• Transcribed page contents:
········
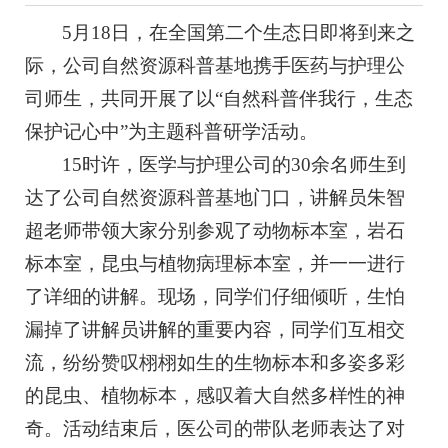
5月18日，在全国第二个生态日即将到来之
际，公司自然资源科普基地携手医药与护理公
司师生，共同开展了以“自然科普伴我行，生态
保护记心中”为主题科普研学活动。
15时许，医学与护理公司的30余名师生到
达了公司自然资源科普基地门口，讲解员朱智
超老师带领大家分别参观了动物标本室，岩石
标本室，昆虫与植物病理标本室，并一一进行
了详细的讲解。现场，同学们仔细倾听，生怕
漏掉了讲解员讲解的重要内容，同学们互相交
流，纷纷赞叹栩栩如生的生物标本和多姿多彩
的昆虫、植物标本，感叹着大自然多样性的神
奇。活动结束后，医公司的带队老师表达了对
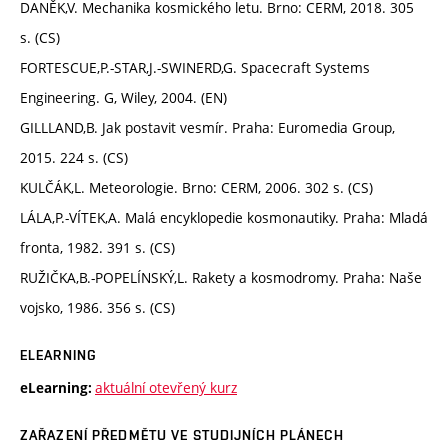
DANĚK,V. Mechanika kosmického letu. Brno: CERM, 2018. 305
s. (CS)
FORTESCUE,P.-STAR,J.-SWINERD,G. Spacecraft Systems
Engineering. G, Wiley, 2004. (EN)
GILLLAND,B. Jak postavit vesmír. Praha: Euromedia Group,
2015. 224 s. (CS)
KULČÁK,L. Meteorologie. Brno: CERM, 2006. 302 s. (CS)
LÁLA,P.-VÍTEK,A. Malá encyklopedie kosmonautiky. Praha: Mladá
fronta, 1982. 391 s. (CS)
RUŽIČKA,B.-POPELÍNSKÝ,L. Rakety a kosmodromy. Praha: Naše
vojsko, 1986. 356 s. (CS)
ELEARNING
aktuální otevřený kurz
eLearning:
ZAŘAZENÍ PŘEDMĚTU VE STUDIJNÍCH PLÁNECH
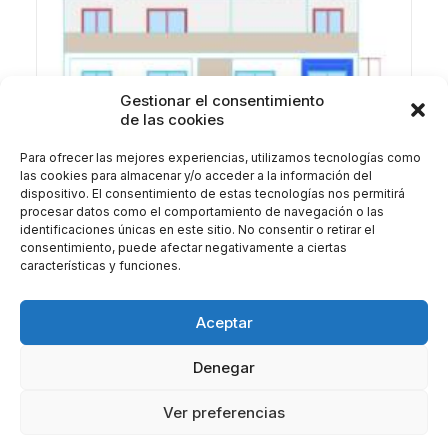
Gestionar el consentimiento
de las cookies
Para ofrecer las mejores experiencias, utilizamos tecnologías como
las cookies para almacenar y/o acceder a la información del
dispositivo. El consentimiento de estas tecnologías nos permitirá
procesar datos como el comportamiento de navegación o las
identificaciones únicas en este sitio. No consentir o retirar el
consentimiento, puede afectar negativamente a ciertas
características y funciones.
Aceptar
Denegar
Ver preferencias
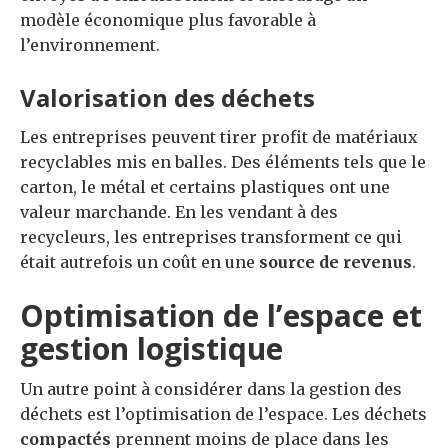
modèle économique plus favorable à
l’environnement.
Valorisation des déchets
Les entreprises peuvent tirer profit de matériaux
recyclables mis en balles. Des éléments tels que le
carton, le métal et certains plastiques ont une
valeur marchande. En les vendant à des
recycleurs, les entreprises transforment ce qui
était autrefois un coût en une
source de revenus
.
Optimisation de l’espace et
gestion logistique
Un autre point à considérer dans la gestion des
déchets est l’optimisation de l’espace. Les déchets
compactés
prennent moins de place dans les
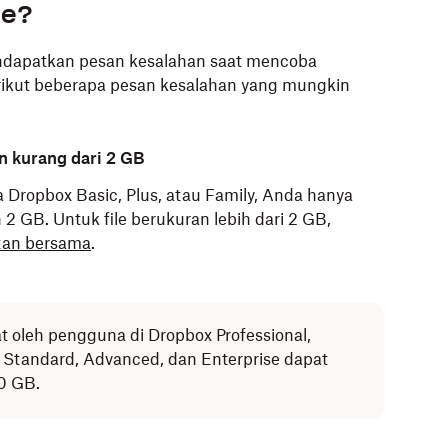
le?
dapatkan pesan kesalahan saat mencoba
erikut beberapa pesan kesalahan yang mungkin
n kurang dari 2 GB
a Dropbox Basic, Plus, atau Family, Anda hanya
 GB. Untuk file berukuran lebih dari 2 GB,
tan bersama
.
at oleh pengguna di Dropbox Professional,
s, Standard, Advanced, dan Enterprise dapat
0 GB.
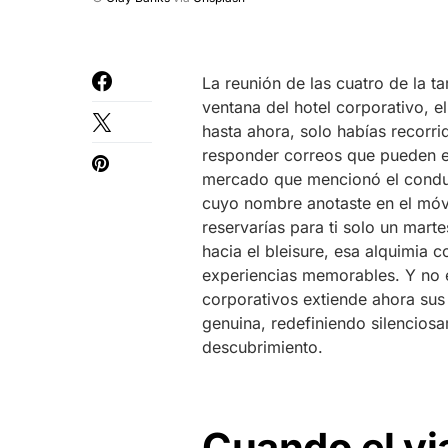
La reunión de las cuatro de la t
ventana del hotel corporativo, 
hasta ahora, solo habías recorrid
responder correos que pueden es
mercado que mencionó el conduc
cuyo nombre anotaste en el móvil
reservarías para ti solo un mart
hacia el bleisure, esa alquimia 
experiencias memorables. Y no e
corporativos extiende ahora sus 
genuina, redefiniendo silenciosa
descubrimiento.
Cuando el vi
········
• WHAT NEEDS TO BE DONE:
Copy each line in the entries above where "como" turns up.

• RESULT FOR THIS TASK:
Para ofrecer las mejores experiencias, utilizamos tecnologías como
procesar datos como el comportamiento de navegación o las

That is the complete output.